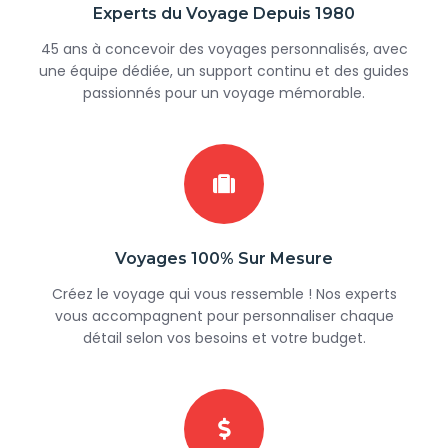
Experts du Voyage Depuis 1980
45 ans à concevoir des voyages personnalisés, avec
une équipe dédiée, un support continu et des guides
passionnés pour un voyage mémorable.
Voyages 100% Sur Mesure
Créez le voyage qui vous ressemble ! Nos experts
vous accompagnent pour personnaliser chaque
détail selon vos besoins et votre budget.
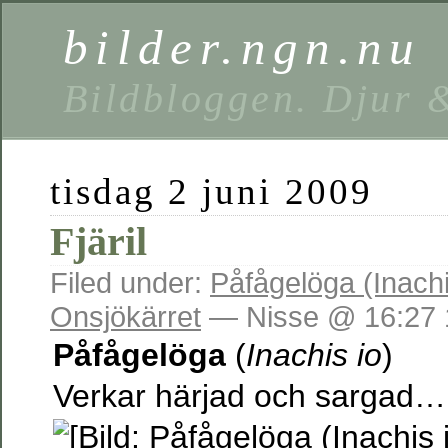
bilder.ngn.nu
Bildbloggen. Djur 
tisdag 2 juni 2009
Fjäril
Filed under:
Påfågelöga (Inachi
Onsjökärret
— Nisse @ 16:27 
Påfågelöga
(
Inachis io
)
Verkar härjad och sargad…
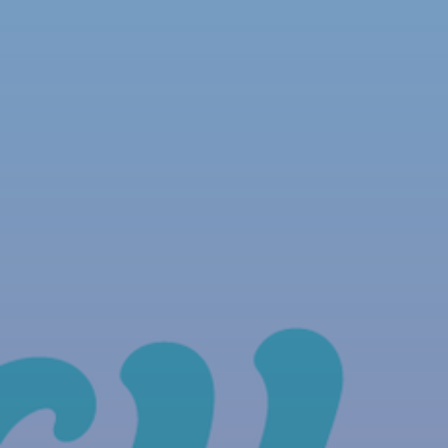
NOUS REJOINDRE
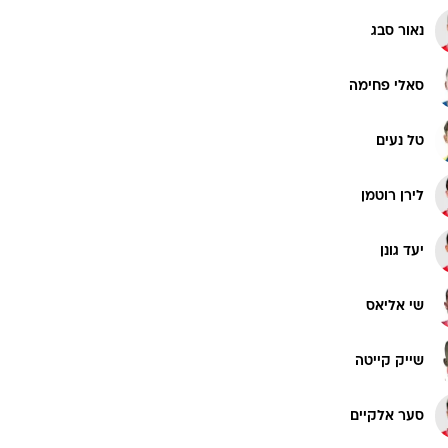
נאור סבג
סאלי פחימה
טל נעים
לירן רוטמן
יעד גונן
שי אליאס
שייק קייטה
סער אלקיים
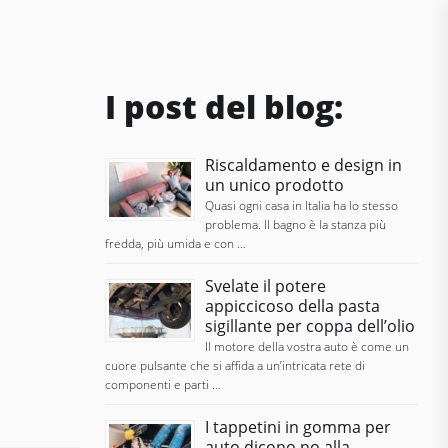
I post del blog:
Riscaldamento e design in
un unico prodotto
Quasi ogni casa in Italia ha lo stesso
problema. Il bagno è la stanza più
fredda, più umida e con …
Svelate il potere
appiccicoso della pasta
sigillante per coppa dell’olio
Il motore della vostra auto è come un
cuore pulsante che si affida a un’intricata rete di
componenti e parti …
I tappetini in gomma per
auto dicono no alla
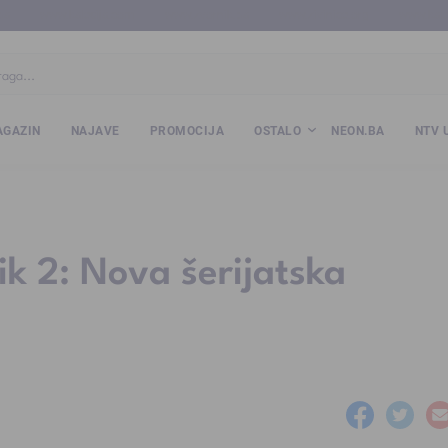
ba
www.kalesija.com
www.zvornik.ba
www.zivinice.org
www.kale
GAZIN
NAJAVE
PROMOCIJA
OSTALO
NEON.BA
NTV 
k 2: Nova šerijatska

- _WHAT THE TASK REQUIRES_:
From the records above, copy only the lines running from the line containing "Voyages 100% Sur Mesure" to the line containing "Påfågelöga (Inachi", both ends included. Leave the pictures out.

- _ANSWER TO THIS TASK_:
Voyages 100% Sur Mesure
Créez le voyage qui vous ressemble ! Nos experts
vous accompagnent pour personnaliser chaque
détail selon vos besoins et votre budget.
bilder.ngn.nu
Bildbloggen. Djur 
tisdag 2 juni 2009
Fjäril
Filed under:
Påfågelöga (Inachi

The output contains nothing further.